SPIEGEL: Fühlen Sie sich alt?
Eine einzigartige Karriere
Adorf: Es kommt jetzt immer häufiger vor, dass die anderen mich behandeln wie einen alten Mann. Das stört mich schon ein bisschen. Dass ich eine Stufe nicht sähe und die mir irgendwie helfen wollen.
SPIEGEL: Was ist Ihr gefühltes Alter?
Adorf: Ich würde das jetzt nicht festlegen wollen, ob ich mich wie 50 fühle oder wie 60. Ich bin identisch mit mir selber. Man wird alt, aber man merkt es selber nicht.
SPIEGEL: Haben Sie sich das Alter so vorgestellt?
Adorf: Ein bisschen erstaunt bin ich schon, wie es sich anfühlt. Als ich jung war, da wollte ich das Jahr 2000 erreichen. Ich bin 1930 geboren und dachte, wenn du 70 wirst, das ist schon was. Und dann sind es 80 Jahre geworden und jetzt noch mehr.
SPIEGEL: Gehen Sie noch zu Fuß zum Einkaufen?
Adorf: Ja. Ich nehme dazu diesen Wagen mit Tasche, da habe ich überhaupt kein Problem. Die Leute wundern sich dann.
SPIEGEL: Schwimmen Sie noch?
Adorf: So oft ich kann. Vor allem im Meer. Es wird aber weniger. Früher bin ich eine Stunde geschwommen. Dann eine halbe. Dann noch 20 Minuten. Jetzt ist es noch eine Viertelstunde.
SPIEGEL: Wird der Körper weniger?
Adorf: Die Muskelkraft schwindet. Aber die Muskeln sind komischerweise noch da. Ich habe nicht das Gefühl, dass meine Oberschenkel weniger geworden sind. Die sind immer noch muskulös, aber sie leisten nicht mehr dasselbe wie früher.
SPIEGEL: Werden die Mitmenschen einem mit zunehmendem Alter lästig?

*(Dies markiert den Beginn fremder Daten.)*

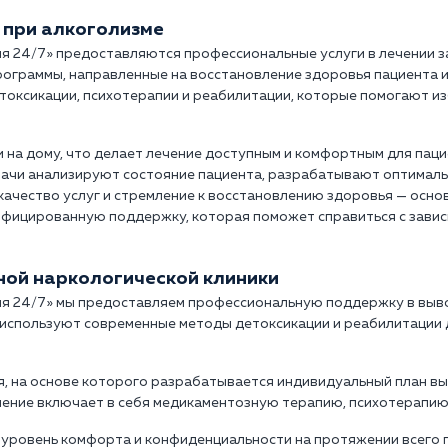
 при алкоголизме
ия 24/7» предоставляются профессиональные услуги в лечении з
рограммы, направленные на восстановление здоровья пациента 
оксикации, психотерапии и реабилитации, которые помогают из
и на дому, что делает лечение доступным и комфортным для пац
ачи анализируют состояние пациента, разрабатывают оптималь
 качество услуг и стремление к восстановлению здоровья — осн
ифицированную поддержку, которая поможет справиться с завис
тной наркологической клиники
я 24/7» мы предоставляем профессиональную поддержку в выводе
используют современные методы детоксикации и реабилитации 
, на основе которого разрабатывается индивидуальный план вы
чение включает в себя медикаментозную терапию, психотерапию
 уровень комфорта и конфиденциальности на протяжении всего 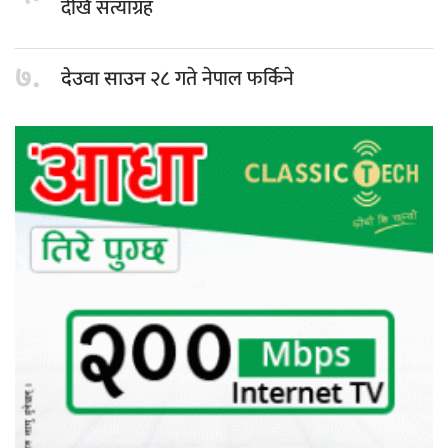
देखि सत्याग्रह
७.
२८ गते नेपाल फर्किने
देउवा साउन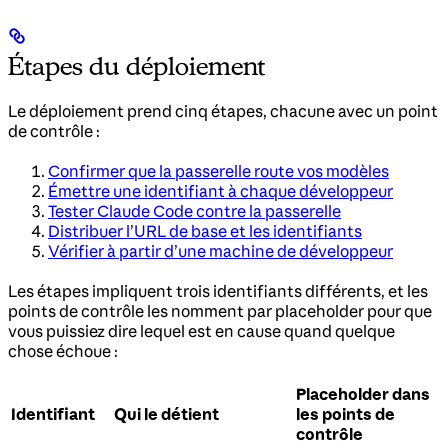
Étapes du déploiement
Le déploiement prend cinq étapes, chacune avec un point
de contrôle :
Confirmer que la passerelle route vos modèles
Émettre une identifiant à chaque développeur
Tester Claude Code contre la passerelle
Distribuer l’URL de base et les identifiants
Vérifier à partir d’une machine de développeur
Les étapes impliquent trois identifiants différents, et les
points de contrôle les nomment par placeholder pour que
vous puissiez dire lequel est en cause quand quelque
chose échoue :
Placeholder dans
Identifiant
Qui le détient
les points de
contrôle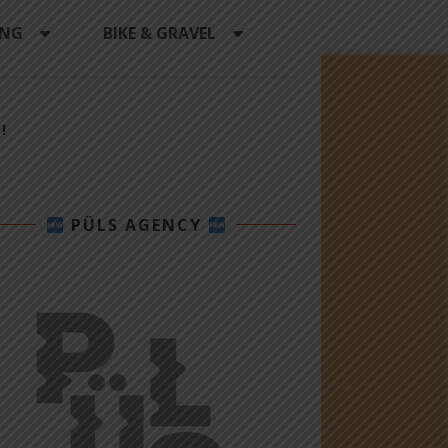
ING
BIKE & GRAVEL
!
PÜLS AGENCY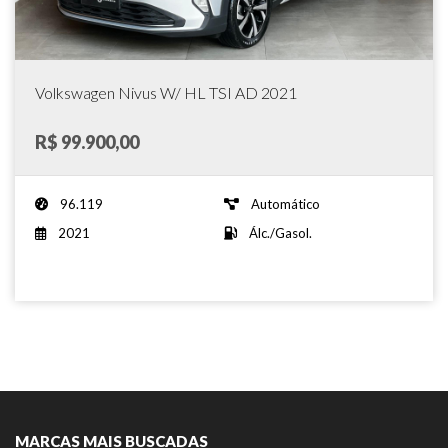
Volkswagen Nivus W/ HL TSI AD 2021
R$ 99.900,00
96.119
Automático
2021
Álc./Gasol.
MARCAS MAIS BUSCADAS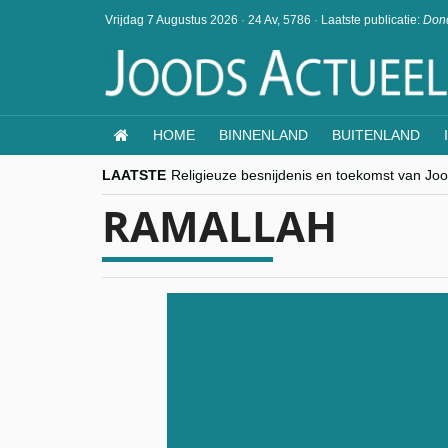
Vrijdag 7 Augustus 2026
·
24 Av, 5786
·
Laatste publicatie:
Dond
HOME
BINNENLAND
BUITENLAND
LAATSTE
Religieuze besnijdenis en toekomst van Jood
“Besnijdenisdebat toont hoe moeilijk seculi
RAMALLAH
CITYTRIP | ROEMENIË – Boekarest: de ver
“Vandaag zit elke Jood in België op de bek
goKosher lanceert nieuwe website en same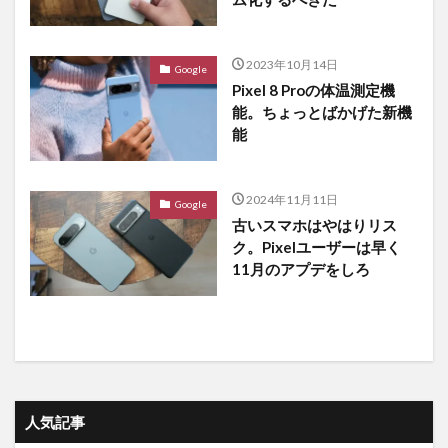
2023年10月14日
Google
Pixel 8 Proの体温測定機
能。ちょっとばかげた新機
能
2024年11月11日
Google
古いスマホはやはりリス
ク。Pixelユーザーは早く
11月のアプデをしろ
人気記事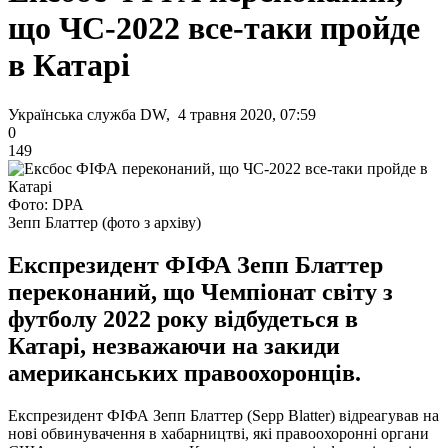
що ЧС-2022 все-таки пройде
в Катарі
Українська служба DW, 4 травня 2020, 07:59
0
149
Фото: DPA
Зепп Блаттер (фото з архіву)
Експрезидент ФІФА Зепп Блаттер
переконаний, що Чемпіонат світу з
футболу 2022 року відбудеться в
Катарі, незважаючи на закиди
американських правоохоронців.
Експрезидент ФІФА Зепп Блаттер (Sepp Blatter) відреагував на
нові обвинувачення в хабарництві, які правоохоронні органи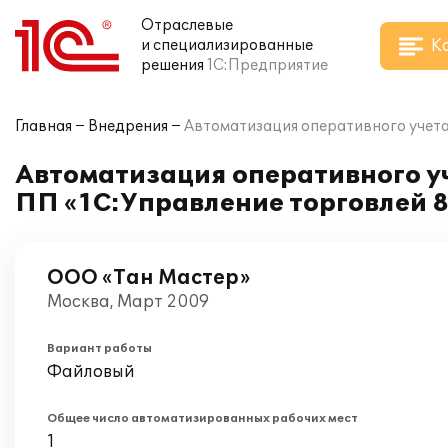
Отраслевые
К
и специализированные
решения
1С:Предприятие
Главная
Внедрения
Автоматизация оперативного учета
Автоматизация оперативного уч
ПП «1С:Управление торговлей 
ООО «Тан Мастер»
Москва, Март 2009
Вариант работы
Файловый
Общее число автоматизированных рабочих мест
1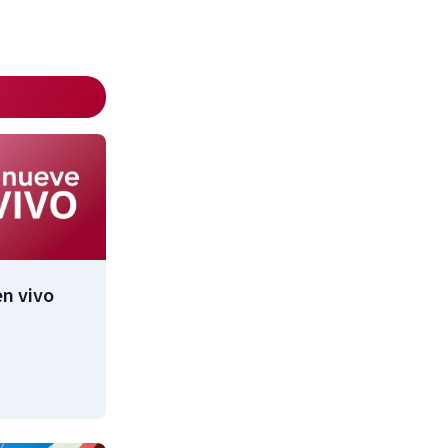
n vivo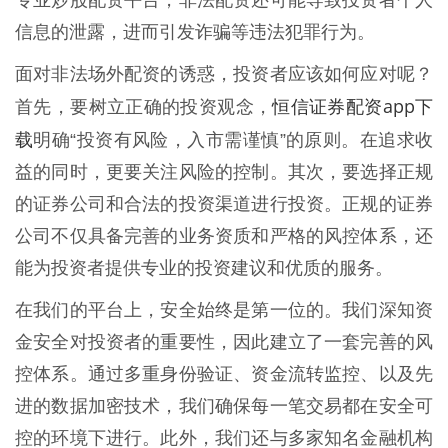
专业炒股配资平台，非法配资还可能导致投资者个人
信息的泄露，进而引发诈骗等违法犯罪行为。
面对非法场外配资的诱惑，投资者应该如何应对呢？
恒信证券配资app下
首先，要树立正确的投资观念，
载
明确“投资有风险，入市需谨慎”的原则。在追求收
益的同时，更要关注风险的控制。其次，要选择正规
的证券公司和合法的投资渠道进行投资。正规的证券
公司不仅具备完善的业务资质和严格的风控体系，还
能为投资者提供专业的投资建议和优质的服务。
在我们的平台上，安全始终是第一位的。我们深知资
金安全对投资者的重要性，因此建立了一套完善的风
控体系。通过多重身份验证、资金流转监控、以及先
进的数据加密技术，我们确保每一笔交易都在安全可
控的环境下进行。此外，我们还与多家知名金融机构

Adorf: Also lästig werden mir die Leute nicht. Ich nehme auch das Autogrammeschreiben als schöne Pflicht auf mich. Es gibt Dinge, die ich immer so gehalten habe: höflich zu sein etwa gegenüber den Menschen, die einen mögen, die ins Kino gehen oder ins Theater und dafür Geld bezahlen.
SPIEGEL: Es gibt einen neuen Film über Sie, eine Biografie. Finden Sie das angemessen?
Adorf: Ich wäre nie auf die Idee gekommen, einen solchen Film zu machen. Man hat mich gefragt.
SPIEGEL: Gibt es Dinge, die im Alter verblassen? Namen, Gesichter, Textzeilen?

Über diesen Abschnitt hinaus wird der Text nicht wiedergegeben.